Unlike many Old World countries that are restricted by laws that dictate the types of grapes they're allowed to grow and the wines they can produce from them, here in New Zealand we aren't tied to such rules, meaning we can have a crack at planting pretty much any variety we like in order to make new and interesting wines.
It wasn't long ago that I was geeking out over the first local versions of arneis, gruner veltliner, albarino, dolcetto, St Laurent and sauvignon gris. I thought marzemino was about as exotic as it got, until this week I took possession of a shiny new marsanne and a perfect little petit manseng.
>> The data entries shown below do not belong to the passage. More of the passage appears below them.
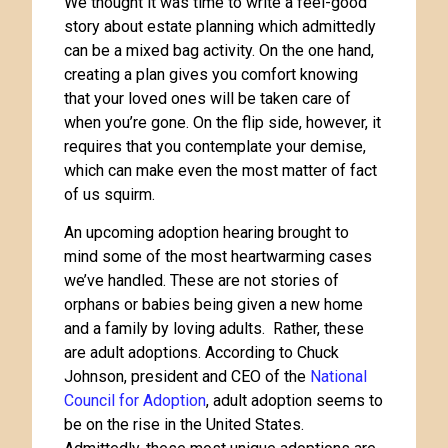
We thought it was time to write a feel-good
story about estate planning which admittedly
can be a mixed bag activity. On the one hand,
creating a plan gives you comfort knowing
that your loved ones will be taken care of
when you’re gone. On the flip side, however, it
requires that you contemplate your demise,
which can make even the most matter of fact
of us squirm.
An upcoming adoption hearing brought to
mind some of the most heartwarming cases
we’ve handled. These are not stories of
orphans or babies being given a new home
and a family by loving adults. Rather, these
are adult adoptions. According to Chuck
Johnson, president and CEO of the
National
Council for Adoption
, adult adoption seems to
be on the rise in the United States.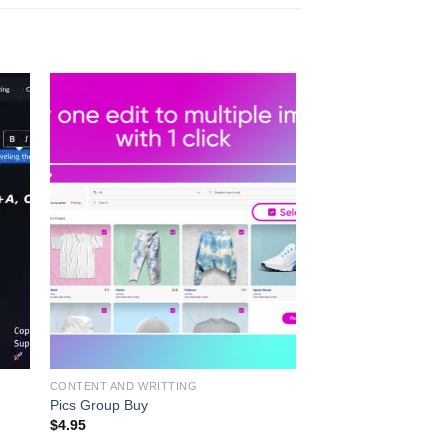
CONTENT AND WRITTING
Pics Group Buy
$
4.95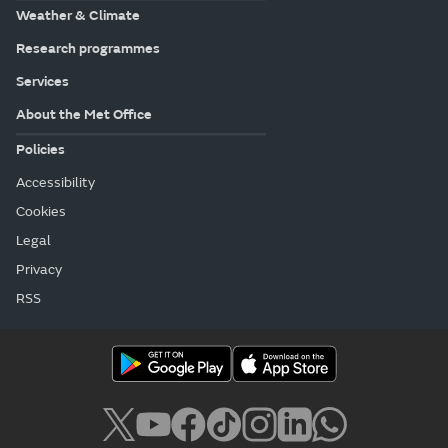
Weather & Climate
Research programmes
Services
About the Met Office
Policies
Accessibility
Cookies
Legal
Privacy
RSS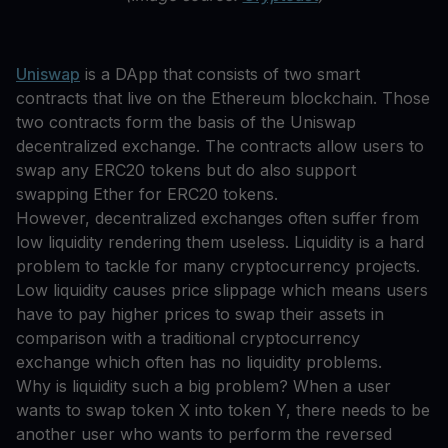
Uniswap
is a DApp that consists of two smart
contracts that live on the Ethereum blockchain. Those
two contracts form the basis of the Uniswap
decentralized exchange. The contracts allow users to
swap any ERC20 tokens but do also support
swapping Ether for ERC20 tokens.
However, decentralized exchanges often suffer from
low liquidity rendering them useless. Liquidity is a hard
problem to tackle for many cryptocurrency projects.
Low liquidity causes price slippage which means users
have to pay higher prices to swap their assets in
comparison with a traditional cryptocurrency
exchange which often has no liquidity problems.
Why is liquidity such a big problem? When a user
wants to swap token X into token Y, there needs to be
another user who wants to perform the reversed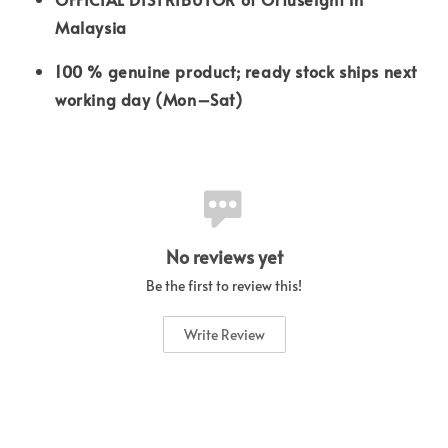
Malaysia
100 % genuine product; ready stock ships next
working day (Mon–Sat)
No reviews yet
Be the first to review this!
Write Review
It was on June 25, 2012 that I tasted my first petit manseng. It was a sweet, tangy tank sample produced from a little half-hectare plot up on Sam Weaver's "shin" vineyard at Churton, in Marlborough's Waihopai Valley. Eleven of Sam's vineyard blocks are named after cuts of meat, in homage I suppose to his cattle, which provide the manure for his biodynamic preparations. It also helps that on paper the vineyard looks remarkably like a side of beef. Exactly 15 months later, the finished wine arrived on my doorstep. Hailing from Jurancon in the southwest of France, it's a grape, Weaver says, that produces wine with a sense of mystery. "Without mystery, wine is an industrial product," he says. "Petit manseng has a mysterious quality that's difficult to put your finger on, yet it produces wine with assertive character, wonderful drive and length of flavour but also accessible fruitiness."
Apparently it's pronounced "petee man-sang", according to Sam's wife Mandy, who's already nicknamed it "the little man who sang".
Sam reckons it'll never be a mass-produced variety because it yields only about 50 per cent juice, compared to a grape like sauvignon blanc, which can yield more than 80 per cent. It's early flowering, vigorous and very late ripening. It's sensitive to powdery mildew but very resistant to botrytis.